Sea mist hangs over the rutted, ploughed fields. It hangs between the long line of poplar trees and the narrow dirt track that leads from the bungalows, through the dunes to the beach. Down there, looking out to sea, visibility is perhaps fifty metres at most. Waves roll through the mist, the world enveloped in grey, the air damp and chilly.
Most of the bungalows that stand in this colony beneath the poplar trees during the days of the German Democratic Republic. They are in varying states of repair, some peeling and flaky as if the last substantial work was done during the socialist era, whilst others are mini-palaces complete with satellite dishes and fine collections of cheerful garden gnomes.
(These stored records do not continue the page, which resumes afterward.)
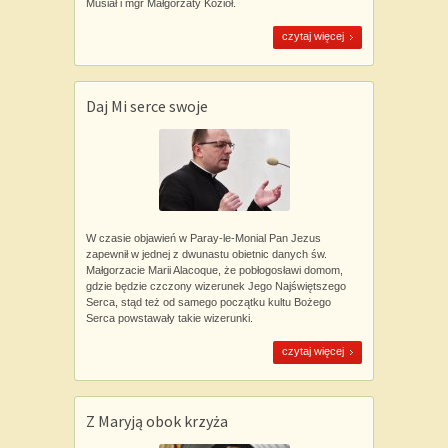
Musiał i mgr Małgorzaty Kozioł.
czytaj więcej
Daj Mi serce swoje
W czasie objawień w Paray-le-Monial Pan Jezus
zapewnił w jednej z dwunastu obietnic danych św.
Małgorzacie Marii Alacoque, że pobłogosławi domom,
gdzie będzie czczony wizerunek Jego Najświętszego
Serca, stąd też od samego początku kultu Bożego
Serca powstawały takie wizerunki.
czytaj więcej
Z Maryją obok krzyża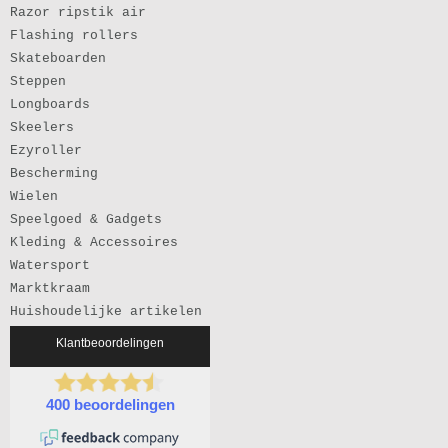
Razor ripstik air
Flashing rollers
Skateboarden
Steppen
Longboards
Skeelers
Ezyroller
Bescherming
Wielen
Speelgoed & Gadgets
Kleding & Accessoires
Watersport
Marktkraam
Huishoudelijke artikelen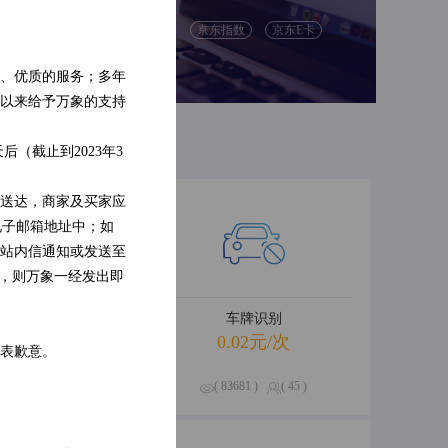
别
人脸检测
京东指数
京东E卡
识别
票据识别
、优质的服务；多年
以来给予万象的支持
（截止到2023年3
送达，商家及买家应
电子邮箱地址中；如
站内信通知或发送至
的，则万象一经发出即
卡信息查询
车牌识别
.01元/次
0.02元/次
表歉意。
521 )
( 0 )
( 83681 )
( 45 )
Our bungalow is small, but it feels smaller than it is because it is so packed. All around us are the artefacts of a hundred family holidays; buckets and spades for when the weather is fine, board games and cards for when the rain drums against the corrugated roof. The plates and cups are mismatched, migrated to the coast from the family apartments where they had been replaced by newer, cleaner and less chipped dinner sets.
How many memories are hanging around in this garden? It feels like a happy place, lived in and loved. A refuge beneath the trees, three hours from the city and a stone’s throw from the beach. An escape from the mundane, the routine and the everyday. Sometimes when we come up here I feel like I am intruding on a family’s memories, even when they are not around. But over time, and with each visit, we add our own memories to the bungalow and the garden and the dirt track down to the beach.